Au cours de leurs recherches, SHAPAS et al,. (1977) ont employé une phéromone sexuelle femelle de T. glabrum contaminée par des spores de M. trogodermae. Apres contamination des mâles attirés, les spores ont été transmises aux femelles lors de copulations ultérieures, ces me es femelles ayant ensuite infecte leur descendance. Forts des résultats obtenus, les chercheurs ont alors décidé d'utiliser des appâts à phéromones de ce type contre les nuisibles forestiers ou d'autres insectes nuisibles attaquant les plantes cultivées dont la période de végétation dure plus d'un an. Chez ces populations de ravageurs, les maladies présentent fréquemment un caractère épizootique offrant des conditions idéales pour la mise en oeuvre d'agents pathogènes.

Il est certain que ces systèmes d'appâts présentent également un intérêt réel pour la lutte contre le Grand Capucin du Maïs, une constatation que vient d'ailleurs confirmer un autre facteur. L'efficacité des protozoaires était principalement fonction de la concentration des spores dans la préparation. Pour traiter un grenier expérimental contenant 30 kg de maïs stocke, il avait fallu réduire en poudre quelque 60 000 coléoptères

Ainsi qu'en témoignaient les résultats, la concentration de spores existant dans la préparation, qui était de 109 pour les spores de Nosema et de 107 pour les spores de Mattesia, s'est avérée insuffisante pour provoquer des effets pathogènes au sein des populations de ravageurs. Si la quantité de spores mises en évidence au cours de cette étude dans des produits résiduels moulus provenant d'une saison de stockage a donne une importante concentration de spores dans la poudre préparée, la quantité de poudre obtenue serait toutefois loin d'être suffisante pour permettre de réaliser un traitement de la même ampleur que celui mentionné plus haut.

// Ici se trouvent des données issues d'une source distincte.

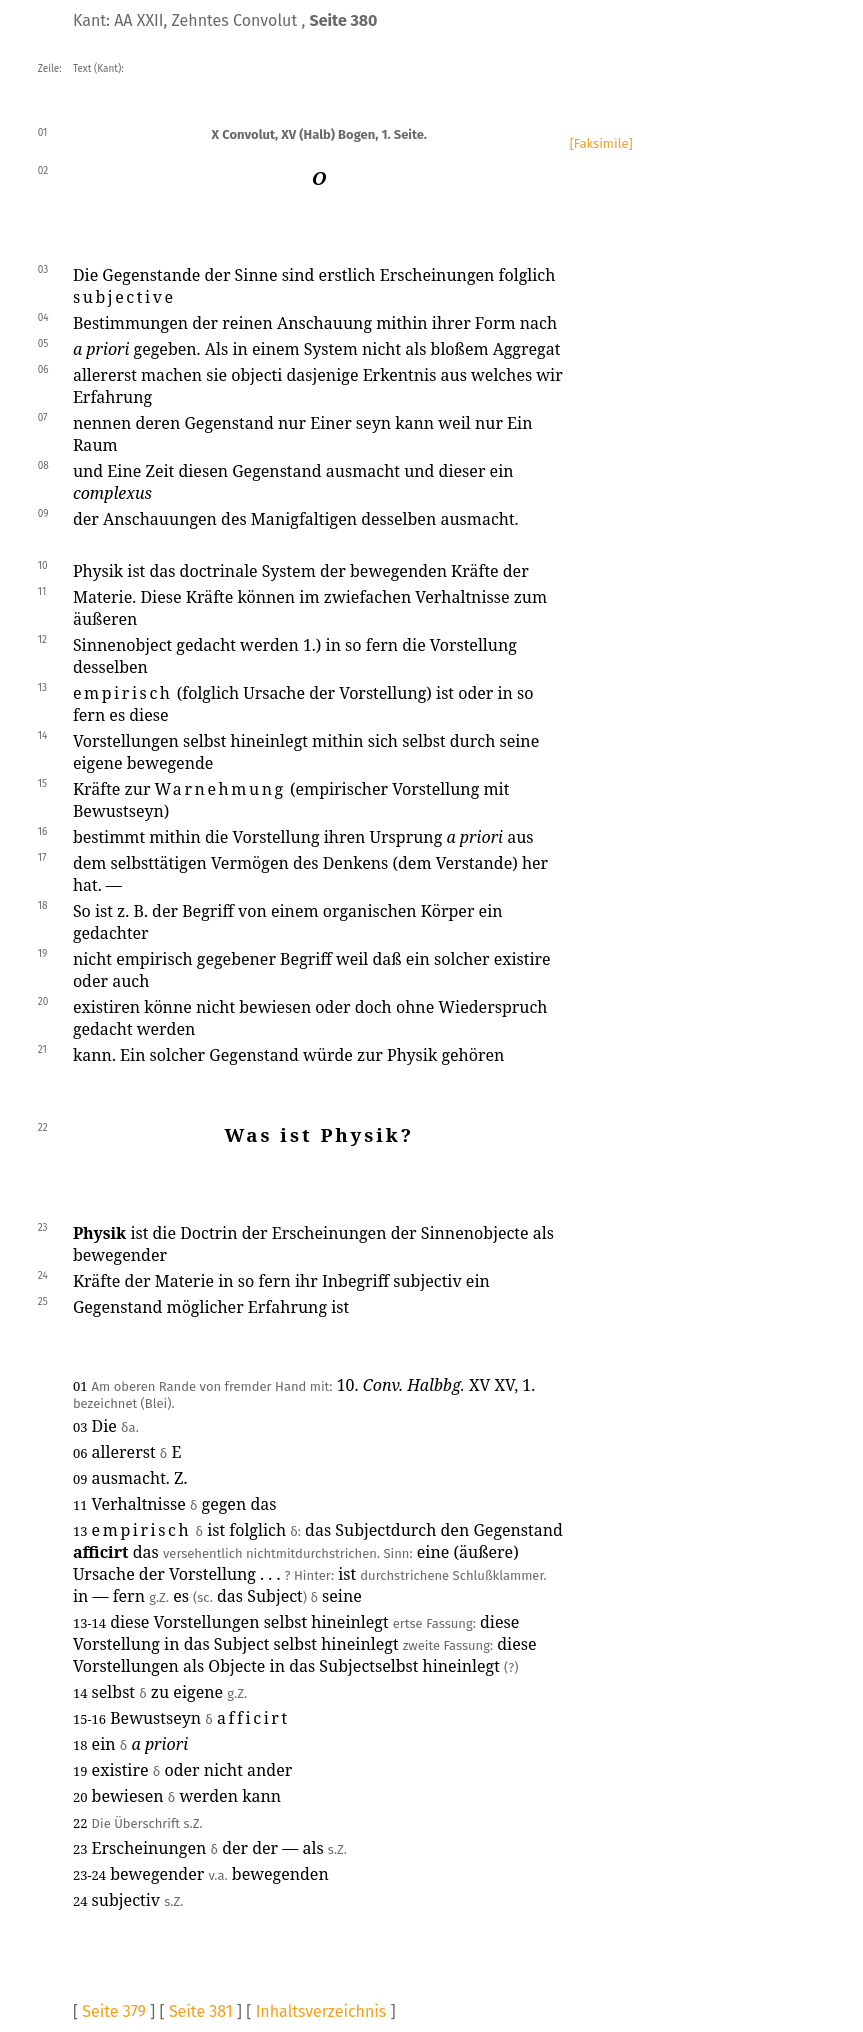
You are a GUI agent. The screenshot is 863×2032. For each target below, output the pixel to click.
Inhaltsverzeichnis (321, 2011)
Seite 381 (201, 2011)
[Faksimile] (601, 143)
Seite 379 (114, 2011)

De manière à augmenter la densité des spores dans la préparation, on pourrait recourir à une multiplication massive des protozoaires (IGNOFFO & HINK, 1971). Cependant, vu que les deux agents pathogènes sont des parasites obligatoires dépendant des cellules vivantes de l'hôte (WEISER, 1961), la seule possibilité consisterait ici à pratiquer un élevage massif de l'hôte, c savoir P. truncatus, ou encore d'un animal hôte plus grand et offrant par conséquent un meilleur rendement. En raison des coûts considérables liés à un tel élevage la multiplication massive des protozoaires entomopathogènes demeure exclue dans la plupart des cas. La seule alternative réaliste reste donc la technique des appâts aux phéromones, dont le développement et la mise en oeuvre dans la lutte contre le Grand Capucin du Maïs permettraient d'exploiter utilement les résultats de recherche exposés ici.

La présente étude aura finalement permis d'établir que les deux agents pathogènes microbiens n'étaient visiblement pas en mesure d'infester le prédateur T. nigrescens, un antagoniste naturel de l'anobie, que l'on a entre-temps lâché au Togo. Eu égard au concept de la lutte intégrée contre P. truncatus, la mise en oeuvre concrète des spores de protozoaires continue donc de présenter un intérêt certain.